Kendisiyle on dakika konuşabilmek için on yılımı tartışmasız feda edebileceğim, sabaha karşıların determinist filosofu Seneca’nın Epistulae Morales 49.12’de dile getirdiği bu söz, filosofun tragedya eserlerinde örnek aldığı, Yunan’ın Romalı tragedya-severlere elli ayaklı tanrı gibi görünen Euripides’e (Phoen. 469) aittir.
İfadenin öncesinde ve sonrasında mektup muhatabı Luciliusçuğu karşısında bir kez daha hisleniyor gibidir. Çevirelim, kaz yanmasın. Hafif yanık olursa şey yapın.

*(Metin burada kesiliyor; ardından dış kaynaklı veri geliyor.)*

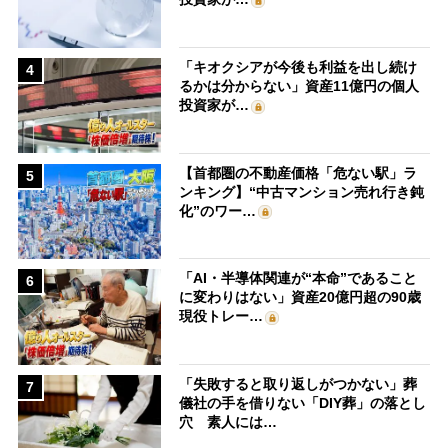
「キオクシアが今後も利益を出し続け
4
るかは分からない」資産11億円の個人
投資家が…
【首都圏の不動産価格「危ない駅」ラ
5
ンキング】“中古マンション売れ行き鈍
化”のワー…
「AI・半導体関連が“本命”であること
6
に変わりはない」資産20億円超の90歳
現役トレー…
「失敗すると取り返しがつかない」葬
7
儀社の手を借りない「DIY葬」の落とし
穴 素人には…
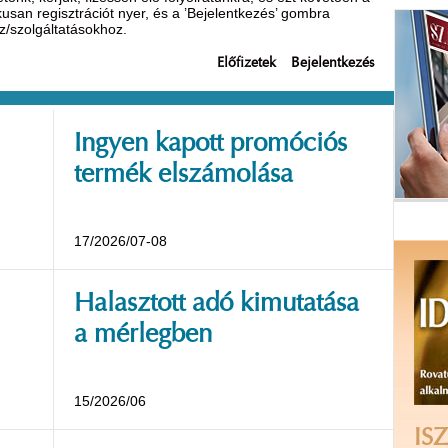
ikusan regisztrációt nyer, és a ’Bejelentkezés’ gombra
oz/szolgáltatásokhoz.
Előfizetek
Bejelentkezés
Ingyen kapott promóciós
termék elszámolása
17/2026/07-08
Halasztott adó kimutatása
a mérlegben
15/2026/06
ISZ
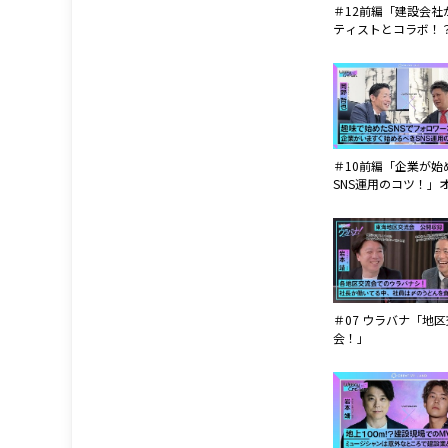
＃12前編「建設会社
ティストとコラボ！
ガナミ代表：菅波 靖
＃10前編「企業が始
SNS運用のコツ！」
ンタル白石 人事採用
中屋 光広
＃07 ウラバナ「地
会！」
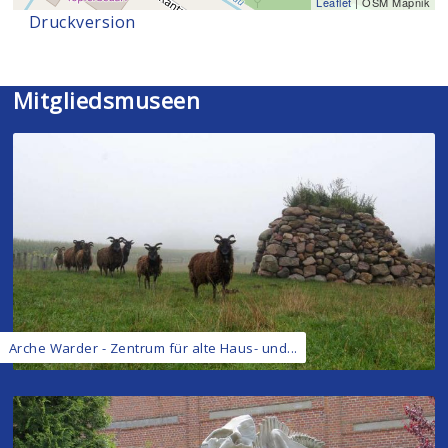
Leaflet
| OSM Mapnik
Druckversion
Mitgliedsmuseen
Arche Warder - Zentrum für alte Haus- und...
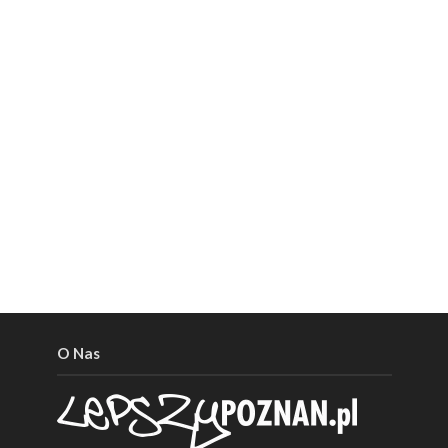
O Nas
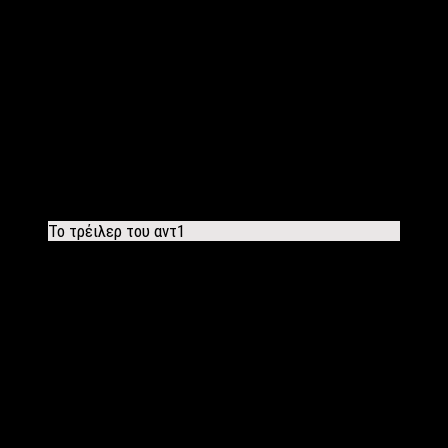
Το τρέιλερ του αντ1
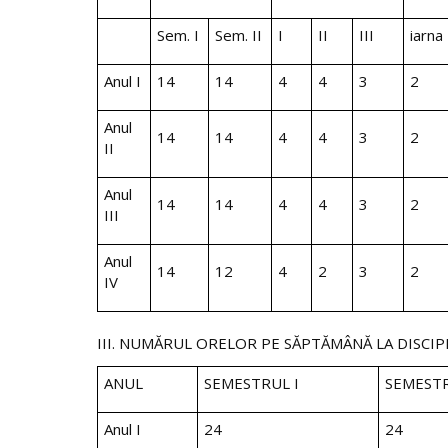
Sem. I
Sem. II
I
II
III
iarna
Anul I
14
14
4
4
3
2
Anul
14
14
4
4
3
2
II
Anul
14
14
4
4
3
2
III
Anul
14
12
4
2
3
2
IV
III. NUMĂRUL ORELOR PE SĂPTĂMÂNĂ LA DISCIP
ANUL
SEMESTRUL I
SEMESTR
Anul I
2
4
2
4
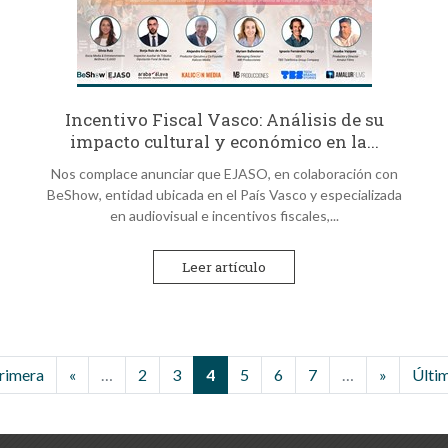
Incentivo Fiscal Vasco: Análisis de su
impacto cultural y económico en la...
Nos complace anunciar que EJASO, en colaboración con
BeShow, entidad ubicada en el País Vasco y especializada
en audiovisual e incentivos fiscales,...
Leer artículo
rimera
«
…
2
3
4
5
6
7
…
»
Últi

“… [11] Ölümle yaşamı ayıran çizginin, en kısasının deniz yolculuğunda olduğunu sanıyorsan yanılıyorsun; her yerde eşit kısalıktadır bu çizgi. Ölüm her yerde kendini bu kadar yakında göstermez, bu kadar yakında değildir ölüm. Dağıt şu zulmeti, sana sunmaya hazırlandığım bilgilerin yolunu kolaylarsın. Zira doğa bizi kolay öğrenir yarattı, bize tam pişmemiş ama pişebilecek bir akıl bahşetti. [12] Adalet üstüne, ihtilaflı inanç üstüne, ılımlılık üstüne, her iki [kadının ve erkeğin] utanma duygusu yani yabancı bir bedene yabancı olma üstüne, kendini koruma üstüne, haydi tartış benimle! dolambaçlı yollara sokmak istemezsen beni, pek kolay varırım varacağım yere, hani o tragedya yazarının dediği gibi ‘
hakikatin dili yalındır‘, hiç gereği yok gerçeği çarpıtmanın, büyük işler peşinde koşan ruhlara hiç yakışmaz böylesi! Hoşçakal!”